--- WORK REQUIRED ---
The material below has pictures in it. Set down only the lines from the line containing "Suasana KBM di dalam Kelas PTM" through the line containing "Inaugurato ad Avola", word for word, and leave the pictures behind.

--- DATA SHOWN ---

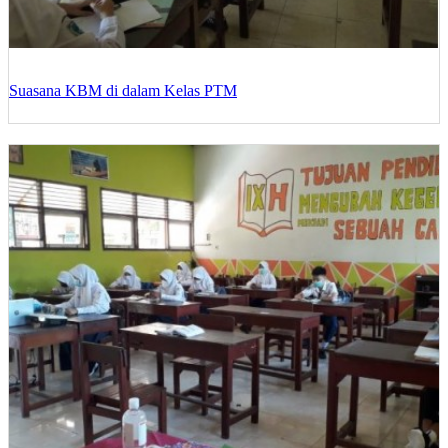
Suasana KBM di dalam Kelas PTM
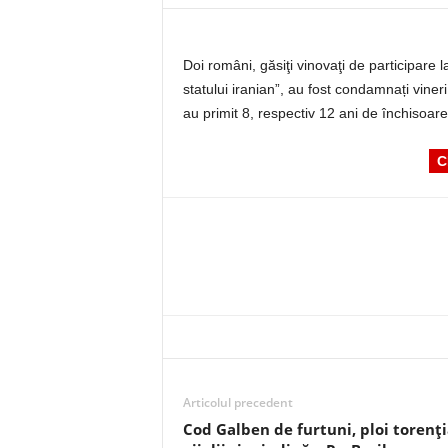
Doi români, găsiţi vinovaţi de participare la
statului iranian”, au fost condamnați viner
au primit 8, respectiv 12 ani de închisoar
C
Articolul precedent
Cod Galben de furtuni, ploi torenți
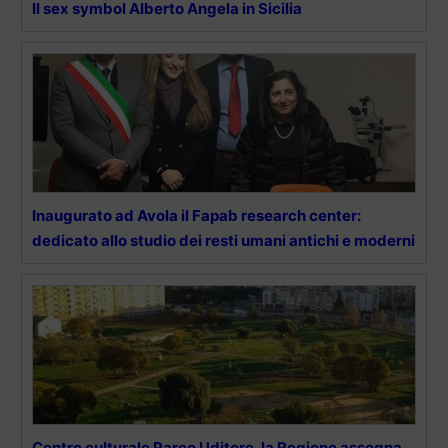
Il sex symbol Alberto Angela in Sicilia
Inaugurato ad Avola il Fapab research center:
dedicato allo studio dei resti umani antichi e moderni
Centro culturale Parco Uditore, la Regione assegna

--

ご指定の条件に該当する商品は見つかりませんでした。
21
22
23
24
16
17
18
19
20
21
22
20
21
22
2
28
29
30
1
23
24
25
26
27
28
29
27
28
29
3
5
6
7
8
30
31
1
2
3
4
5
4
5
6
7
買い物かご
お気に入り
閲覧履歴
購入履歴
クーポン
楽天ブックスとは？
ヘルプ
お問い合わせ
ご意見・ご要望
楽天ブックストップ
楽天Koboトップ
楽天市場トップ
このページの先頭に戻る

--- REPLY TO THE TASK ---
Suasana KBM di dalam Kelas PTM
Doi români, găsiţi vinovaţi de participare la
statului iranian”, au fost condamnați viner
au primit 8, respectiv 12 ani de închisoar
C
Articolul precedent
Cod Galben de furtuni, ploi torenți
Il sex symbol Alberto Angela in Sicilia
Inaugurato ad Avola il Fapab research center:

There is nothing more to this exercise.